先日来客があって歓談した。中の一つが夫婦間の「主語が抜け落ちた会話」の顛末であった。先客と一頻りその話をした後、遅れて到着したご夫婦が又同じ話をし可笑しかった。日々の繰り返しの中で、多くを語り合うことの少なくなった私達の世代。殊更に主語を付けなくとも私か貴方が多く、意味不明になってあらためて誰が?と問いかける始末である。
そんな折「日本語は主語を隠し、責任を曖昧にするのに都合がいい。

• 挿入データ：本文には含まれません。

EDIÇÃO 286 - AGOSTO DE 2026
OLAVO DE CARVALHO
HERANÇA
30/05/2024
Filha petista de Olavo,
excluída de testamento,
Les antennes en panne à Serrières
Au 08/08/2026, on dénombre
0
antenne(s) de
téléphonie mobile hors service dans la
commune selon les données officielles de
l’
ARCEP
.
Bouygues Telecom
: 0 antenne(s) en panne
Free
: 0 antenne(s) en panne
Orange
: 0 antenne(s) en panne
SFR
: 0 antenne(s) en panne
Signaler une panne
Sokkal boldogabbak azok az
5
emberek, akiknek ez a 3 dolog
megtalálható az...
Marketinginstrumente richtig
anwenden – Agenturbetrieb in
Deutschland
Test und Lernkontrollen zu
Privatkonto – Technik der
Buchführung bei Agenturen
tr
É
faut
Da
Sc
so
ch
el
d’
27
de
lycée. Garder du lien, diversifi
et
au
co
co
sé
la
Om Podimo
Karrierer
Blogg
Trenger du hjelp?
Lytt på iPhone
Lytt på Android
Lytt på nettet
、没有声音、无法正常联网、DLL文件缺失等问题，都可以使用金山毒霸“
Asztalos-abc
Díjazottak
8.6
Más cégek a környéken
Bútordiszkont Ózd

その曖昧にまぎれて戦争責任が遁走した」と、井上ひさし氏を悼むコラムにあった。然りである。他方、主語はハッキリ「君」としながらどの君を指すのか曖昧にしている「国歌?」もありはしまいか。君は一般な貴方(つまり私)を指すと教わったのだけれど・・・??

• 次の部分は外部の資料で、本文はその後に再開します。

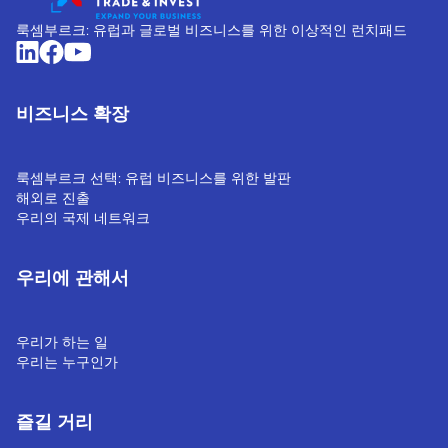
룩셈부르크: 유럽과 글로벌 비즈니스를 위한 이상적인 런치패드
비즈니스 확장
룩셈부르크 선택: 유럽 비즈니스를 위한 발판
해외로 진출
우리의 국제 네트워크
우리에 관해서
우리가 하는 일
우리는 누구인가
즐길 거리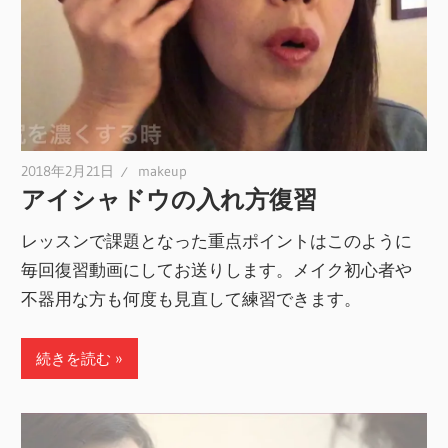
2018年2月21日
makeup
アイシャドウの入れ方復習
レッスンで課題となった重点ポイントはこのように
毎回復習動画にしてお送りします。メイク初心者や
不器用な方も何度も見直して練習できます。
続きを読む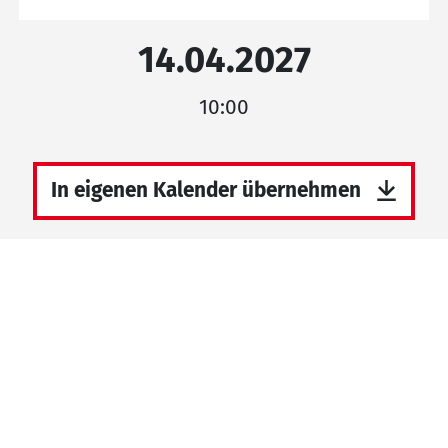
14.04.2027
10:00
In eigenen Kalender übernehmen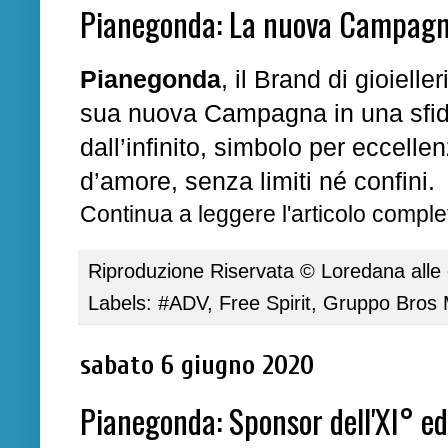
Pianegonda: La nuova Campagna "
Pianegonda
, il Brand di gioielle
sua nuova Campagna
in una sfi
dall’
infinito
, simbolo per eccelle
d’amore, senza limiti né confini.
Continua a leggere l'articolo complet
Riproduzione Riservata ©
Loredana
alle
Labels:
#ADV
,
Free Spirit
,
Gruppo Bros M
sabato 6 giugno 2020
Pianegonda: Sponsor dell'XI° ed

顧みれば主語も修飾語も少なく用件、要約のみを伝えようとしている日々に気づく。ましてや外国式の愛情表現など微塵も混ぜない会話を発している。近じか長らくの外国生活を送っている友人が我が家に投宿する。例え数日間、いつにない丁寧な会話をしたとしても、彼女にはどのように響くのだろうか?かって過ごしていた母国であっても、私が異国で感ずる”ちょっと違う感”にとらわれるのでは?